Service API (21+ languages): The translation service exposes all languages supported by Amazon Bedrock Claude — customers can translate to any language the model handles reliably, including Italian, Korean, Indonesian, Bengali, Turkish, Vietnamese, Thai, Polish, Dutch, and more.

IAM Configuration

The ECS task role (ecsTaskRole) has an inline policy TranslateAccess granting translate:TranslateText permission. The translation worker task role has bedrock:InvokeModel permission for Claude Sonnet. No VPC endpoint required — both APIs are accessed via public AWS endpoints.

15. Honoring the PostgreSQL Engine

A round of PostgreSQL optimization pushed aggregation and frequent-query work down into Aurora and removed per-query overhead on the hot paths. The principle: let the database do what databases are good at, prepare the queries that run constantly, and measure every change against the live engine before keeping it.

Prepared-Statement Registry (dbx)

A thin seam over database/sql registers the five fixed-shape, high-frequency queries as named prepared statements at startup: API-key lookup, API-key last-used touch, application-parameters load, report-count check, and report-count upsert. It is deliberately not an ORM or query builder — handlers issuing dynamic SQL keep calling *sql.DB directly. The registry is nil-safe and fail-soft: if a statement fails to prepare, it transparently falls back to an ad-hoc query, so a registration problem can never block server startup. Startup logs dbx: registered 5 hot-path prepared statements.

Single-Round-Trip Consolidations

GROUPING SETS Analytics + Server-Side Percentiles

The admin analytics summary replaced six separate aggregation queries with a single GROUPING SETS pass that also computes latency percentiles (percentile_cont p50/p95/p99) inside the engine. Measured 2.1× faster against live Aurora — 87 ms to 41 ms, six round-trips to one.

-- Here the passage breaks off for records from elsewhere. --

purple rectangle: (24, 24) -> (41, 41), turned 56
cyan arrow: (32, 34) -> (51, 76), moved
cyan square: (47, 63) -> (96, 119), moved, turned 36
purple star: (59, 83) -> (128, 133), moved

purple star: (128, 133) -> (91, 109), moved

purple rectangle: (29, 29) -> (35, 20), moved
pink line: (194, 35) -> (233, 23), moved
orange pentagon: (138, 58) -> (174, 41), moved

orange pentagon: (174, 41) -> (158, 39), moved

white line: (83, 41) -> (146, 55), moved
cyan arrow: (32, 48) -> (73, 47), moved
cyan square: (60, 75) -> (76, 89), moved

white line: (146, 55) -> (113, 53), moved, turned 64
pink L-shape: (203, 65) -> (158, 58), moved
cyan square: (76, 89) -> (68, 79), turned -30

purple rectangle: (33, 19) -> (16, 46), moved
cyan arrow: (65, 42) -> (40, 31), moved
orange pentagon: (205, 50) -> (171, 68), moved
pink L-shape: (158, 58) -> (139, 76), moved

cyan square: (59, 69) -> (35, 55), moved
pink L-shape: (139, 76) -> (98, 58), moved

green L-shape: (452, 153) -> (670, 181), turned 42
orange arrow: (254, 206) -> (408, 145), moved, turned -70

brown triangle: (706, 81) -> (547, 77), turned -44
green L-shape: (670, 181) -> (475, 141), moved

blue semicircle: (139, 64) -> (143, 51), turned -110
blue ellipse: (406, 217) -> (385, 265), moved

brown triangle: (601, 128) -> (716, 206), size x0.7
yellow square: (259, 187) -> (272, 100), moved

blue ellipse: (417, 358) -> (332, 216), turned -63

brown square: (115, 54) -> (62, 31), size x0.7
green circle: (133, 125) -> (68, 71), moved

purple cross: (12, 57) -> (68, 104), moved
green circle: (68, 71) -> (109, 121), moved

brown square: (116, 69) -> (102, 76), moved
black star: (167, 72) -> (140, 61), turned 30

Composite Indexes + Daily-Rollup Materialized View

Database self-observability (the /admin/db-insights endpoint) showed usage_logs doing sequential scans on filtered analytics queries. Four (timestamp, dimension) composite indexes — on asset, API key, source, and cluster node — let the planner use index scans instead (6–8 ms execution). Per-day rollups (totals, latency percentiles, cache-hit rate, cardinality) are precomputed by the mv_usage_daily materialized view, served via /dashboard/api/admin/daily-rollup. The view is refreshed every 5 minutes by the pg_cron job tbi-mv-usage-daily-refresh running inside Aurora, using REFRESH MATERIALIZED VIEW CONCURRENTLY so readers never block.

Self-Observability

The /admin/db-insights endpoint surfaces the buffer-cache hit ratio (currently ~99%), the top queries by total execution time and call count from pg_stat_statements, and per-table sequential-vs-index scan health — the same evidence that justified the composite indexes above. A companion /admin/db-insights/reset clears the pg_stat_statements baseline for clean before/after measurement windows.

SQL injection eliminated. The /admin/sql endpoint gained an optional args array for parameter binding, and the translate-finalize Lambda's interpolated SQL was converted to placeholders — there is no value-interpolated SQL left in the active codebase.

16. Every Query Funds Freedom

100% of subscription revenue from The Trinity Beast goes directly to Cross Power Ministries of Pakistan — funding freedom from brick kiln debt bondage, clean water, medical camps, wheelchairs, education, and Bibles. When a developer calls /price?asset=BTC, they're not just getting a number. They're funding freedom.

This is not a feature of the Go application. It is the reason the Go application exists.